Wednesday 20 January 2016

TV on the BOOK

Recently I have become very interested in the representation of the tv screen in the book. Not only because one of our projects had led us there but I have had a couple of books pop up which have explored this. One I have read and one that I have seen, they are both very beautiful in terms of design and aesthetic. In exploring structure, time and space the book functions much the same as video does although it has a slightly random and non linear one based on the choice of the reader. 

The fist book I am going to look at is a project that we have been working on. 

reading the book as an object - collective investigations

This book originated as a film as a book. Where the film takes the structure of the book. The screen divided into two ‘pages’ recreates a visual similarity with the open spread. With this framework the film slipped nicely back into the book form. It was interesting to see the volume the film took up when this was done. A screen capture was taken every second of a three minute film. The physical weight of the film is represented in the book  

Alice’s Adventures in Wonderland - and Through the Looking Glass

This book I came across quite recently and is quite a fun example of how you can portray a film within a book. The book being one that already exists in a literature sense has been adapted for film. Like our project this film adaption finds itself back in the book. Though this time it is a frame by frame analysis done in line drawings with text. These are interspersed with photos of the cast. Whats on screen is interpreted for a printed book and layered with the bookish elements of text.

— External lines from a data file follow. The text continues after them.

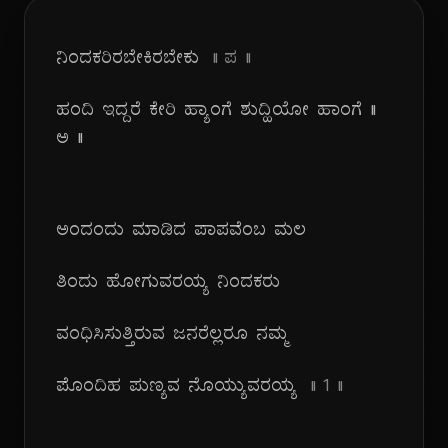
ನಿಂದಕರಿರಬೇಕಿರಬೇಕು
|| ಪ ||
ಹಂದಿ ಇದ್ದರೆ ಕೇರಿ ಹ್ಯಾಂಗೆ ಶುದ್ಹಿಯೋ ಹಾಂಗೆ ||
ಅ ||
ಅಂದಂದು ಮಾಡಿದ ಪಾಪವೆಂಬ ಮಲ
ತಿಂದು ಹೋಗುವರಯ್ಯ ನಿಂದಕರು
ವಂಧಿಸಿಸುತ್ತಿರುವ ಜನರೆಲ್ಲರೂ ನಮ್ಮ
ಪೊಂದಿಹ ಪುಣ್ಯವ ನೊಯ್ಯುವರಯ್ಯ
|| 1 ||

Between Time and Timbuktu - Kurt Vonnegut

One of my favourite authors Kurt Vonnegut wrote a television film in 1972. The film was published as a book in the same year. The script is published along with stills and photos from the film. When I discovered this book I had a sense of pure delight. Not only because I enjoy his work but the simplicity and clarity of the design gives it a graphic novel feel. It is a great study in how image and text can work together. It is not a pure representation of what happened on the screen in the way that reading the book as an object is. It supplements the TV with the quality of the book. That of the story. Presented as a script, you can read it as a novel but it retains that immediacy of TV. It is TV slowed down, TV that goes at your own pace.